# WORK TO BE COMPLETED:
A word-for-word copy of the entries is the goal; leave out the pictures.

# DATA EXTRACTS:
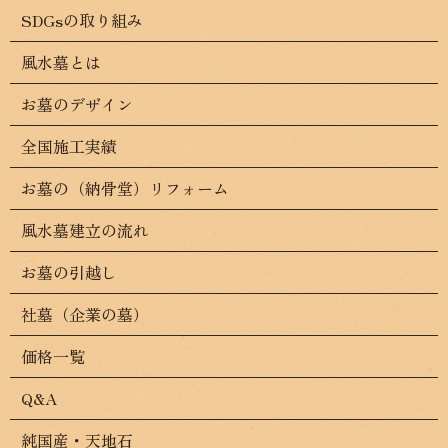
SDGsの取り組み
風水墓とは
お墓のデザイン
全国施工実績
お墓の（納骨堂）リフォーム
風水墓建立の流れ
お墓の引越し
社墓（企業の墓）
価格一覧
Q&A
純国産・天地石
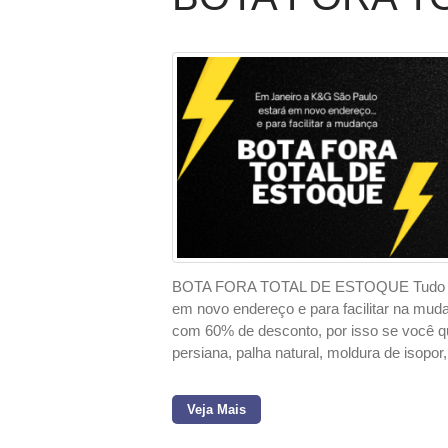
BOTA FORA TOTAL DE ESTOQUE Tudo com
em novo endereço e para facilitar na mud
com 60% de desconto, por isso se você que
persiana, palha natural, moldura de isopor
Veja Mais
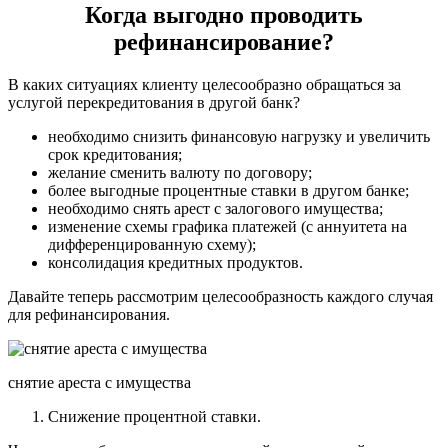
Когда выгодно проводить
рефинансирование?
В каких ситуациях клиенту целесообразно обращаться за
услугой перекредитования в другой банк?
необходимо снизить финансовую нагрузку и увеличить
срок кредитования;
желание сменить валюту по договору;
более выгодные процентные ставки в другом банке;
необходимо снять арест с залогового имущества;
изменение схемы графика платежей (с аннуитета на
дифференцированную схему);
консолидация кредитных продуктов.
Давайте теперь рассмотрим целесообразность каждого случая
для рефинансирования.
снятие ареста с имущества
Снижение процентной ставки.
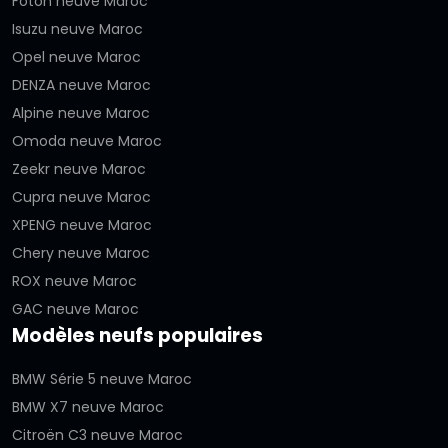
Foton neuve Maroc
Isuzu neuve Maroc
Opel neuve Maroc
DENZA neuve Maroc
Alpine neuve Maroc
Omoda neuve Maroc
Zeekr neuve Maroc
Cupra neuve Maroc
XPENG neuve Maroc
Chery neuve Maroc
ROX neuve Maroc
GAC neuve Maroc
Modèles neufs populaires
BMW Série 5 neuve Maroc
BMW X7 neuve Maroc
Citroën C3 neuve Maroc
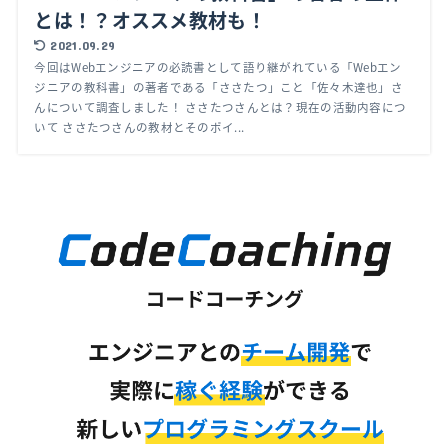
とは！？オススメ教材も！
2021.09.29
今回はWebエンジニアの必読書として語り継がれている「Webエン
ジニアの教科書」の著者である「ささたつ」こと「佐々木達也」さ
んについて調査しました！ ささたつさんとは？現在の活動内容につ
いて ささたつさんの教材とそのポイ...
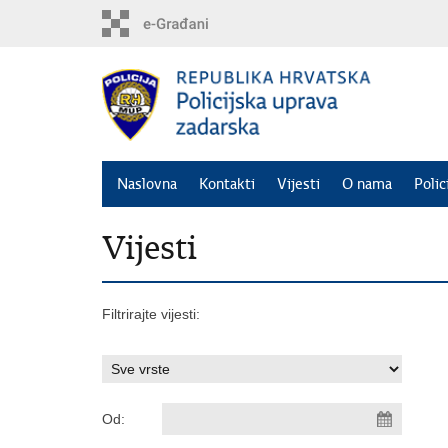
Preskoči
na
glavni
sadržaj
Naslovna
Kontakti
Vijesti
O nama
Polic
Vijesti
Filtrirajte vijesti:
Od:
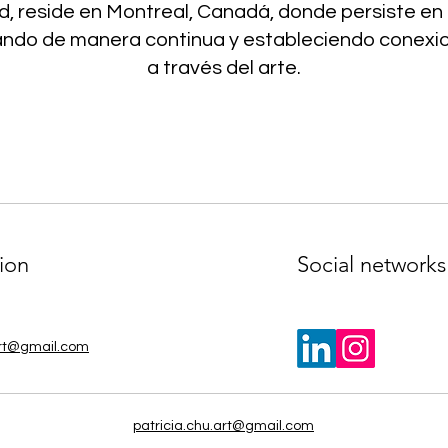
ad, reside en Montreal, Canadá, donde persiste e
rando de manera continua y estableciendo conexio
a través del arte.
ion
Social networks
art@gmail.com
patricia.chu.art@gmail.com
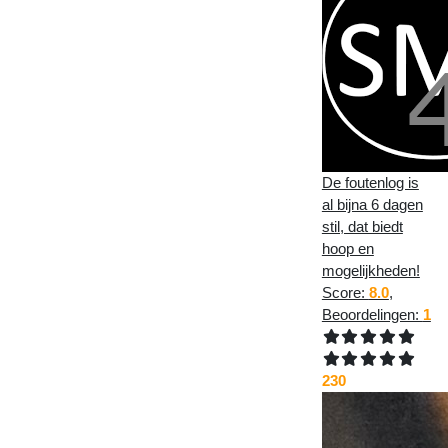
De foutenlog is
al bijna 6 dagen
stil, dat biedt
hoop en
mogelijkheden!
Score:
8.0
,
Beoordelingen:
1
230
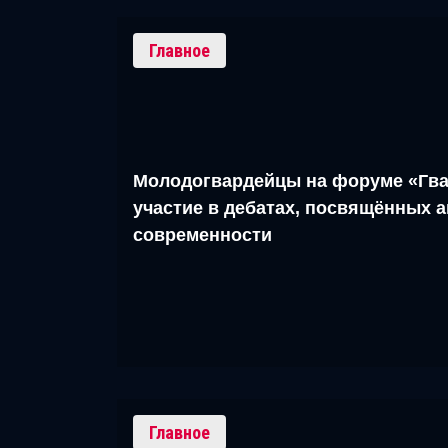
Главное
Молодогвардейцы на форуме «Гва
участие в дебатах, посвящённых 
современности
Главное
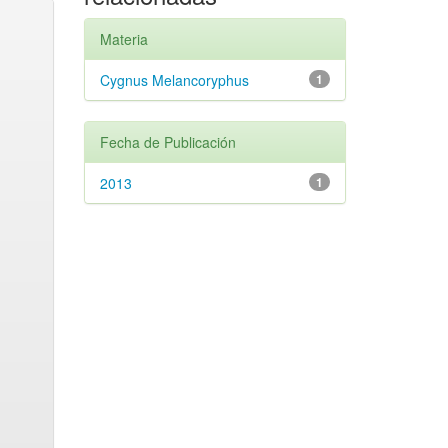
Materia
Cygnus Melancoryphus
1
Fecha de Publicación
2013
1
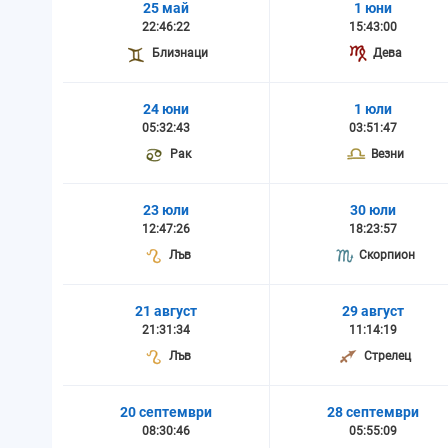
25 май
1 юни
22:46:22
15:43:00
Близнаци
Дева
24 юни
1 юли
05:32:43
03:51:47
Рак
Везни
23 юли
30 юли
12:47:26
18:23:57
Лъв
Скорпион
21 август
29 август
21:31:34
11:14:19
Лъв
Стрелец
20 септември
28 септември
08:30:46
05:55:09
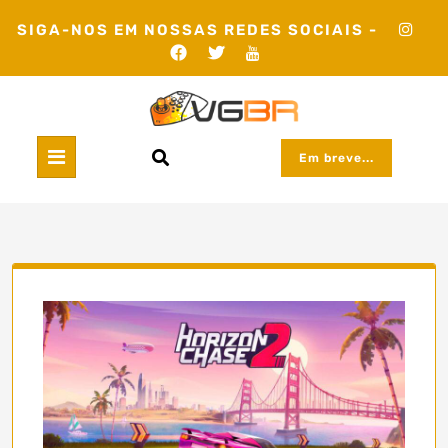
Skip
SIGA-NOS EM NOSSAS REDES SOCIAIS -
to
content
Em breve...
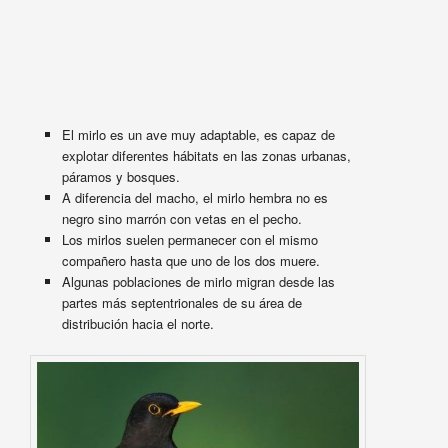
El mirlo es un ave muy adaptable, es capaz de
explotar diferentes hábitats en las zonas urbanas,
páramos y bosques.
A diferencia del macho, el mirlo hembra no es
negro sino marrón con vetas en el pecho.
Los mirlos suelen permanecer con el mismo
compañero hasta que uno de los dos muere.
Algunas poblaciones de mirlo migran desde las
partes más septentrionales de su área de
distribución hacia el norte.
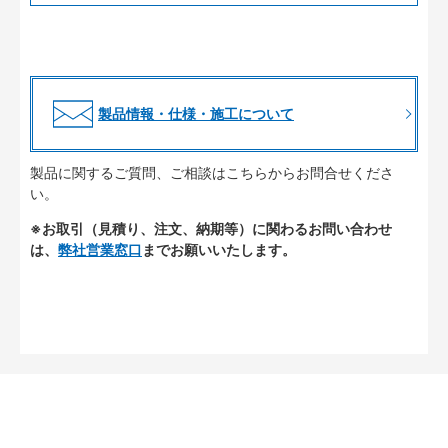
製品情報・仕様・施工について
製品に関するご質問、ご相談はこちらからお問合せくださ
い。
※お取引（見積り、注文、納期等）に関わるお問い合わせ
は、
弊社営業窓口
までお願いいたします。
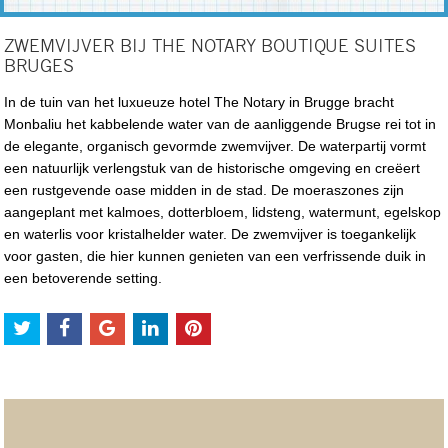
ZWEMVIJVER BIJ THE NOTARY BOUTIQUE SUITES
BRUGES
In de tuin van het luxueuze hotel The Notary in Brugge bracht
Monbaliu het kabbelende water van de aanliggende Brugse rei tot in
de elegante, organisch gevormde zwemvijver. De waterpartij vormt
een natuurlijk verlengstuk van de historische omgeving en creëert
een rustgevende oase midden in de stad. De moeraszones zijn
aangeplant met kalmoes, dotterbloem, lidsteng, watermunt, egelskop
en waterlis voor kristalhelder water. De zwemvijver is toegankelijk
voor gasten, die hier kunnen genieten van een verfrissende duik in
een betoverende setting.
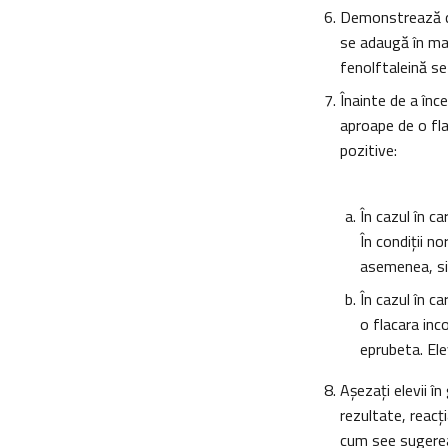
Demonstrează că
se adaugă în man
fenolftaleină se
Înainte de a înc
aproape de o fla
pozitive:
În cazul în c
În condiţii n
asemenea, si 
În cazul în c
o flacara inc
eprubeta. Ele
Aşezaţi elevii în
rezultate, reacţ
cum see sugere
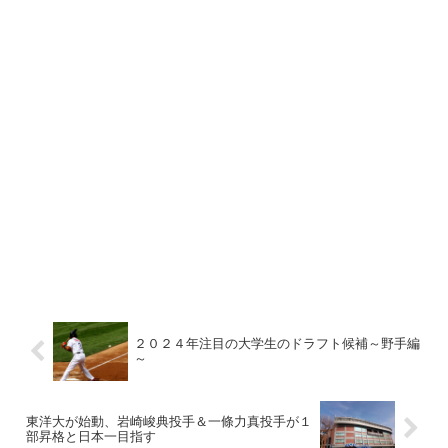
２０２４年注目の大学生のドラフト候補～野手編
～
東洋大が始動、岩崎峻典投手＆一條力真投手が１
部昇格と日本一目指す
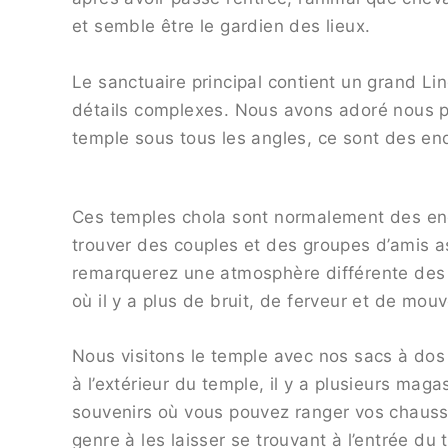
et semble être le gardien des lieux.
Le sanctuaire principal contient un grand Li
détails complexes. Nous avons adoré nous pr
temple sous tous les angles, ce sont des en
Ces temples chola sont normalement des endr
trouver des couples et des groupes d’amis a
remarquerez une atmosphère différente des t
où il y a plus de bruit, de ferveur et de mou
Nous visitons le temple avec nos sacs à dos s
à l’extérieur du temple, il y a plusieurs mag
souvenirs où vous pouvez ranger vos chauss
genre à les laisser se trouvant à l’entrée d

# ANSWER TO THIS TASK:
SDGsの取り組み
風水墓とは
お墓のデザイン
全国施工実績
お墓の（納骨堂）リフォーム
風水墓建立の流れ
お墓の引越し
社墓（企業の墓）
価格一覧
Q&A
純国産・天地石
BOTA FORA TOTAL DE ESTOQUE Tudo com
em novo endereço e para facilitar na mud
com 60% de desconto, por isso se você que
persiana, palha natural, moldura de isopor
Veja Mais
Когда выгодно проводить
рефинансирование?
В каких ситуациях клиенту целесообразно обращаться за
услугой перекредитования в другой банк?
необходимо снизить финансовую нагрузку и увеличить
срок кредитования;
желание сменить валюту по договору;
более выгодные процентные ставки в другом банке;
необходимо снять арест с залогового имущества;
изменение схемы графика платежей (с аннуитета на
дифференцированную схему);
консолидация кредитных продуктов.
Давайте теперь рассмотрим целесообразность каждого случая
для рефинансирования.
снятие ареста с имущества
Снижение процентной ставки.
Foton neuve Maroc
Isuzu neuve Maroc
Opel neuve Maroc
DENZA neuve Maroc
Alpine neuve Maroc
Omoda neuve Maroc
Zeekr neuve Maroc
Cupra neuve Maroc
XPENG neuve Maroc
Chery neuve Maroc
ROX neuve Maroc
GAC neuve Maroc
Modèles neufs populaires
BMW Série 5 neuve Maroc
BMW X7 neuve Maroc
Citroën C3 neuve Maroc
とは！？オススメ教材も！
2021.09.29
今回はWebエンジニアの必読書として語り継がれている「Webエン
ジニアの教科書」の著者である「ささたつ」こと「佐々木達也」さ
んについて調査しました！ ささたつさんとは？現在の活動内容につ
いて ささたつさんの教材とそのポイ...
Preskoči
na
glavni
sadržaj
Naslovna
Kontakti
Vijesti
O nama
Polic
Vijesti
Filtrirajte vijesti:
Od:
ad, reside en Montreal, Canadá, donde persiste e
rando de manera continua y estableciendo conexio
a través del arte.
ion
Social networks
art@gmail.com
patricia.chu.art@gmail.com
De foutenlog is
al bijna 6 dagen
stil, dat biedt
hoop en
mogelijkheden!
Score:
8.0
,
Beoordelingen:
1
230
Главное
Молодогвардейцы на форуме «Гва
участие в дебатах, посвящённых 
современности
Главное
Materia
Cygnus Melancoryphus
1
Fecha de Publicación
2013
1
25 май
1 юни
22:46:22
15:43:00
Близнаци
Дева
24 юни
1 юли
05:32:43
03:51:47
Рак
Везни
23 юли
30 юли
12:47:26
18:23:57
Лъв
Скорпион
21 август
29 август
21:31:34
11:14:19
Лъв
Стрелец
20 септември
28 септември
08:30:46
05:55:09
Skip
SIGA-NOS EM NOSSAS REDES SOCIAIS -
to
content
Em breve...
El mirlo es un ave muy adaptable, es capaz de
explotar diferentes hábitats en las zonas urbanas,
páramos y bosques.
A diferencia del macho, el mirlo hembra no es
negro sino marrón con vetas en el pecho.
Los mirlos suelen permanecer con el mismo
compañero hasta que uno de los dos muere.
Algunas poblaciones de mirlo migran desde las
partes más septentrionales de su área de
distribución hacia el norte.
製品情報・仕様・施工について
製品に関するご質問、ご相談はこちらからお問合せくださ
い。
※お取引（見積り、注文、納期等）に関わるお問い合わせ
は、
弊社営業窓口
までお願いいたします。
ZWEMVIJVER BIJ THE NOTARY BOUTIQUE SUITES
BRUGES
In de tuin van het luxueuze hotel The Notary in Brugge bracht
Monbaliu het kabbelende water van de aanliggende Brugse rei tot in
de elegante, organisch gevormde zwemvijver. De waterpartij vormt
een natuurlijk verlengstuk van de historische omgeving en creëert
een rustgevende oase midden in de stad. De moeraszones zijn
aangeplant met kalmoes, dotterbloem, lidsteng, watermunt, egelskop
en waterlis voor kristalhelder water. De zwemvijver is toegankelijk
voor gasten, die hier kunnen genieten van een verfrissende duik in
een betoverende setting.
Demonstrează că
se adaugă în man
fenolftaleină se
Înainte de a înc
aproape de o fla
pozitive:
În cazul în c
În condiţii n
asemenea, si 
În cazul în c
o flacara inc
eprubeta. Ele
Aşezaţi elevii în
rezultate, reacţ
cum see sugere
２０２４年注目の大学生のドラフト候補～野手編
～
東洋大が始動、岩崎峻典投手＆一條力真投手が１
部昇格と日本一目指す
et semble être le gardien des lieux.
Le sanctuaire principal contient un grand Li
détails complexes. Nous avons adoré nous pr
temple sous tous les angles, ce sont des en
Ces temples chola sont normalement des endr
trouver des couples et des groupes d’amis a
remarquerez une atmosphère différente des t
où il y a plus de bruit, de ferveur et de mou
Nous visitons le temple avec nos sacs à dos s
à l’extérieur du temple, il y a plusieurs mag
souvenirs où vous pouvez ranger vos chauss
genre à les laisser se trouvant à l’entrée d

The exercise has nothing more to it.